[PATCH RFC 0/4] static key support for error injection functions

Vlastimil Babka <vbabka@xxxxxxx> · Fri, 31 May 2024 11:33:31 +0200

Incomplete, help needed from ftrace/kprobe and bpf folks.

As previously mentioned by myself [1] and others [2] the functions
designed for error injection can bring visible overhead in fastpaths
such as slab or page allocation, because even if nothing hooks into them
at a given moment, they are noninline function calls regardless of
CONFIG_ options since commits 4f6923fbb352 ("mm: make should_failslab
always available for fault injection") and af3b854492f3
("mm/page_alloc.c: allow error injection").

Live patching their callsites has been also suggested in both [1] and
[2] threads, and this is an attempt to do that with static keys that
guard the call sites.
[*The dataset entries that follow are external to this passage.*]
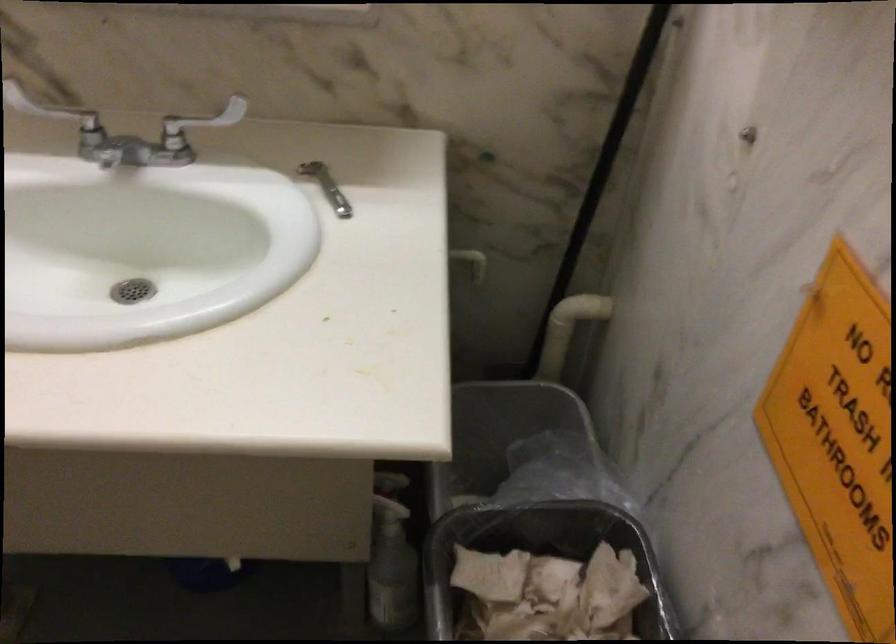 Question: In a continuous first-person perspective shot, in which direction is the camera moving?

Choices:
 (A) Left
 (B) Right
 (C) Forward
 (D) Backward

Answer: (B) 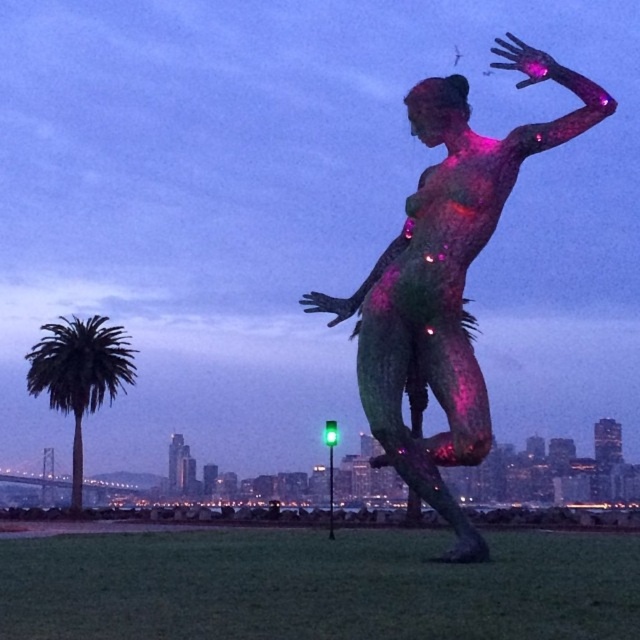 Which is more to the right, translucent pinkish-purple figure at center or green leafy palm tree at left?

translucent pinkish-purple figure at center

Does translucent pinkish-purple figure at center have a greater width compared to green leafy palm tree at left?

Correct, the width of translucent pinkish-purple figure at center exceeds that of green leafy palm tree at left.

The height and width of the screenshot is (640, 640). Find the location of `translucent pinkish-purple figure at center`. translucent pinkish-purple figure at center is located at coordinates (445, 282). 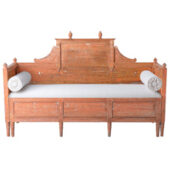 Where is `bench leg 1`? bench leg 1 is located at coordinates (6, 127). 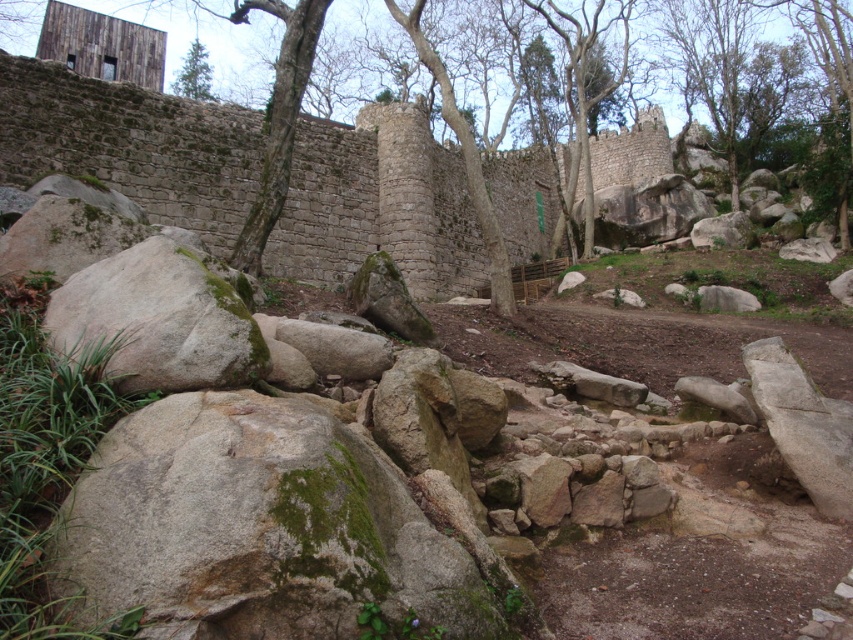 The image size is (853, 640). What do you see at coordinates (158, 321) in the screenshot?
I see `green mossy rock at lower left` at bounding box center [158, 321].

Is green mossy rock at lower left to the left of green matte tree at upper left from the viewer's perspective?

Incorrect, green mossy rock at lower left is not on the left side of green matte tree at upper left.

This screenshot has height=640, width=853. I want to click on green mossy rock at lower left, so click(x=158, y=321). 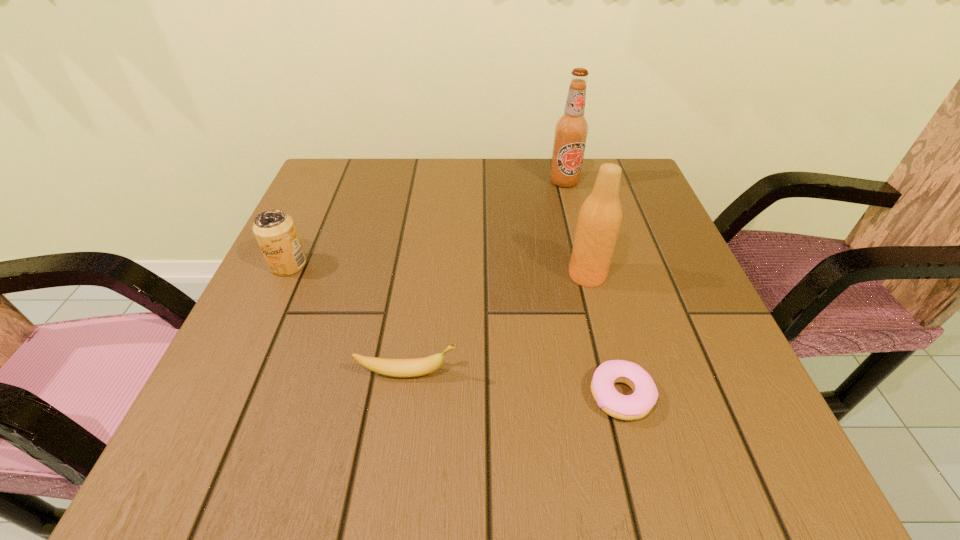 What are the coordinates of `vacant area situated at the stem of the second object from left to right` in the screenshot? It's located at (489, 373).

This screenshot has height=540, width=960. In order to click on vacant region located on the left of the doughnut in this screenshot , I will do `click(513, 395)`.

Where is `object that is at the far edge`? object that is at the far edge is located at coordinates (571, 130).

This screenshot has height=540, width=960. What are the coordinates of `object at the near edge` in the screenshot? It's located at click(x=645, y=394).

This screenshot has width=960, height=540. In order to click on object present at the left edge in this screenshot , I will do `click(275, 231)`.

The width and height of the screenshot is (960, 540). I want to click on object located in the right edge section of the desktop, so click(645, 394).

Image resolution: width=960 pixels, height=540 pixels. What are the coordinates of `object present at the near right corner` in the screenshot? It's located at (645, 394).

The width and height of the screenshot is (960, 540). Find the location of `vacant space at the far edge of the desktop`. vacant space at the far edge of the desktop is located at coordinates (394, 205).

Locate an element on the screen. The height and width of the screenshot is (540, 960). free spot at the near edge of the desktop is located at coordinates (572, 451).

Find the location of `vacant area at the left edge of the desktop`. vacant area at the left edge of the desktop is located at coordinates (309, 261). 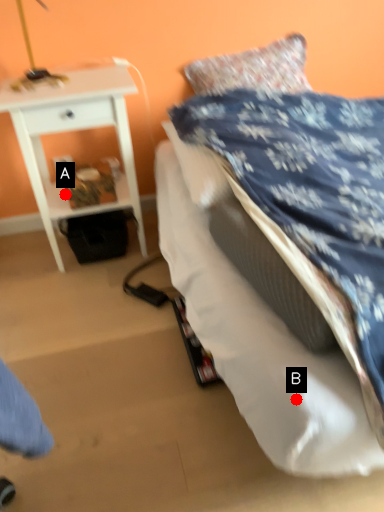 Question: Two points are circled on the image, labeled by A and B beside each circle. Which point appears farthest from the camera in this image?

Choices:
 (A) A is further
 (B) B is further

Answer: (A)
When disabled, the error injection functions still
exist and are noinline, but are not being called. Any of the existing
mechanisms that can inject errors should make sure to enable the
respective static key. I have added that support to some of them but
need help with the others.

- the legacy fault injection, i.e. CONFIG_FAILSLAB and
  CONFIG_FAIL_PAGE_ALLOC is handled in Patch 1, and can be passed the
  address of the static key if it exists. The key will be activated if the
  fault injection probability becomes non-zero, and deactivated in the
  opposite transition. This also removes the overhead of the evaluation
  (on top of the noninline function call) when these mechanisms are
  configured in the kernel but unused at the moment.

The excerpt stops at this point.